How to Build Community in the Workplace

5 min. read

Building a work community that is an authentic expression of values can have hugely positive effects.

Community in the workplace is the authentic, organic expression of an organization’s values and internal relationships. A positive community communicates and cooperates effectively and where there is a high level of trust and respect. This does not mean there are no conflicts. Rather, the community sees these moments as opportunities to discuss and brainstorm to overcome their differences and grow towards a healthy outcome.

Community is the heart and soul of a successful organization. If employees feel like they are part of a positive, respectful community they are more likely to bring their most authentic selves to work. This allows people to feel more comfortable fulfilling their potential. As community creates a sense of belonging it also means they will want to work to further the mission of the community, elevating their performance and the organization as a whole.

With the amount of time that we spend at work, it is only natural that people will be drawn to a workplace that provides a supportive and inspiring environment. With focus shifting to a healthy work/life balance and promoting positive mental health modern organizations need to lose the cold, corporate feel. Happy, dedicated employees who believe in the work they are doing will build a stronger community and develop stronger bonds with their teammates.

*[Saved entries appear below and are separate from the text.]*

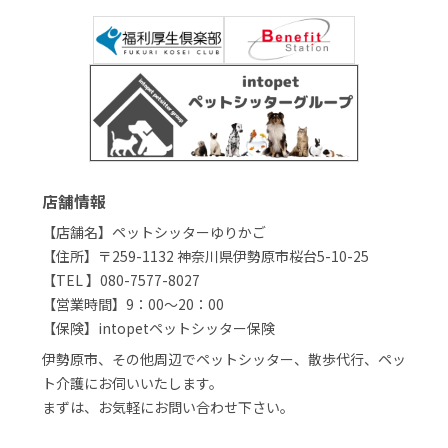
店舗情報
【店舗名】ペットシッターゆりかご
【住所】〒259-1132 神奈川県伊勢原市桜台5-10-25
【TEL 】080-7577-8027
【営業時間】9：00～20：00
【保険】intopetペットシッター保険
伊勢原市、その他周辺でペットシッター、散歩代行、ペッ
ト介護にお伺いいたします。
まずは、お気軽にお問い合わせ下さい。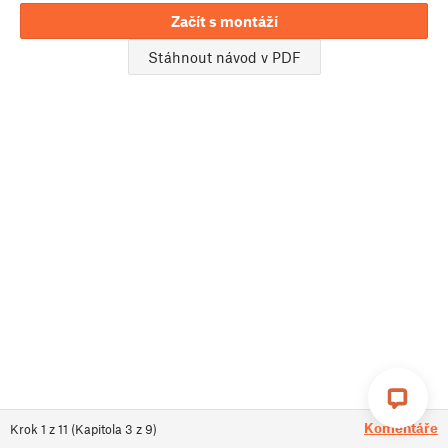
Začít s montáží
Stáhnout návod v PDF
Komentáře
Krok
1
z
11
(
Kapitola
3
z
9
)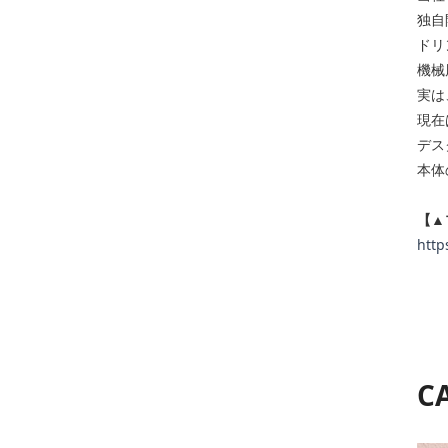
独自
ドリ
機械
実は
現在
デス
本体
【▲
http
C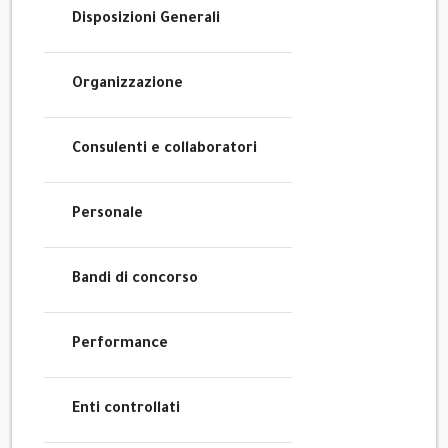
Disposizioni Generali
Organizzazione
Consulenti e collaboratori
Personale
Bandi di concorso
Performance
Enti controllati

It can be difficult to create a community where employees feel happy and included without it feeling forced or fake. However, there are some guidelines you can follow to build a community in the workplace naturally. A community that instinctively changes and evolves over time, leads to a happy, healthy workplace.

Four Tips to Build Community in the Workplace

1. Make Employees Part of the Conversation

Employees are happier at work when they feel included in a community of their peers, this makes them more committed and less likely to quit. Employees who don’t feel like they fit in or feel as if they are being excluded are 12 percent more likely to seek work elsewhere.

To encourage inclusion, it is important for an organization to learn about and listen to its employees respectfully and authentically. Creating an environment where each employee feels heard and understood for the individuals they are. This means every team member starts to feel involved and like their opinion matters.

If you promote free-flowing communication between team members and allow all employees to share updates a community can begin to form naturally. These connections can strengthen a team and mean that employees feel more committed to the overall organization and its culture.

It is important to welcome diverse perspectives. Not everyone sees the world in the same way and that is a great thing that should be utilized. Create a strong community spirit by asking questions, listening, learning about others, and encouraging respectful and thoughtful behavior.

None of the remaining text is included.